As discussed above, using a standard metadata schema and a
standard encoding provides the syntactic and semantic interoperability for the
metadata record. To further enable the interoperability of the content of the
metadata, the vocabulary used in it should be taken as much as possible from
controlled vocabulary lists where the term is defined, and preferably from
vocabularies that are in common or agreed usage.
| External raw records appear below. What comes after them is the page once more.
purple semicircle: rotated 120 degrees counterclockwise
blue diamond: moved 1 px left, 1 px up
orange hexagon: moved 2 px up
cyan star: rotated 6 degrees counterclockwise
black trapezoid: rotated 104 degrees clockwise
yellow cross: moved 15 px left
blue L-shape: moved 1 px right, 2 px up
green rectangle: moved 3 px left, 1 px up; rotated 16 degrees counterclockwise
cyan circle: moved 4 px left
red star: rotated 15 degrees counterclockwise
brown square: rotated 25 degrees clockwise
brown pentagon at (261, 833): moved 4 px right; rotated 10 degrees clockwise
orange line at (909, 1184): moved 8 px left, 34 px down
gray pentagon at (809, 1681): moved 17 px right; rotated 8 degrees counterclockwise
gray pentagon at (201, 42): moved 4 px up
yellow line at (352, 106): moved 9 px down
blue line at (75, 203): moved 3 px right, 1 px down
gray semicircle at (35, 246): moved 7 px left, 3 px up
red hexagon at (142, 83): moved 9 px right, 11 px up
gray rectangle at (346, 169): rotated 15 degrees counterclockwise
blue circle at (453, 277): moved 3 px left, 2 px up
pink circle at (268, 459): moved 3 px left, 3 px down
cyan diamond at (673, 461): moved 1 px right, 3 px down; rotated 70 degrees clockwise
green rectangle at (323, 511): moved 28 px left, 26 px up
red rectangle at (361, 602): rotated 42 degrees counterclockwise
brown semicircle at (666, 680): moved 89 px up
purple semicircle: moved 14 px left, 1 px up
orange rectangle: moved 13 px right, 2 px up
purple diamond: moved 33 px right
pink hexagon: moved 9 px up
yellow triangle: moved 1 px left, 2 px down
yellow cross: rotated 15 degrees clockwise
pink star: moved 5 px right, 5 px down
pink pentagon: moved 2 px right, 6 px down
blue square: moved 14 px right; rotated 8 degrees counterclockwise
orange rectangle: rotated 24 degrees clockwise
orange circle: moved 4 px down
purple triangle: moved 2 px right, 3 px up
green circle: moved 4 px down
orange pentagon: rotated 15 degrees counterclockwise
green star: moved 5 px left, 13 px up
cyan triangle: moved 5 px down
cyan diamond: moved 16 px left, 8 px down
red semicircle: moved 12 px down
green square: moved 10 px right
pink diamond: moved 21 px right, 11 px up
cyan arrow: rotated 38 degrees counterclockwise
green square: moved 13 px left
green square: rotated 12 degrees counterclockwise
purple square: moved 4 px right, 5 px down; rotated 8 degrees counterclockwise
Most metadata schemas provide such
vocabularies or code lists along with the metadata standard, and the content of
elements can be restricted according to that list.
One of the ways to make a vocabulary easily accessible to
both human and applications is to represent the vocabulary term as a web
resource using W3C Resource Description Framework standard, and serve the
vocabulary terms and definitions via a web API.
For example NERC provides an API to a variety of vocabularies used
across NERC Leadbetter 2012 REH28;
IUGS-CGI publishes a suite of internationally agreed geoscience vocabularies REH29; BGS has started
the publication of key stratigraphy vocabularies REH27.
For the additional metadata elements required for this
hazard metadata schema, new code lists were required for parameters, software
code etc. For this first version the
vocabularies and definitions are only available to the internal database and
are not available as web resources; this has been identified as a potential
task for future work as discussed later.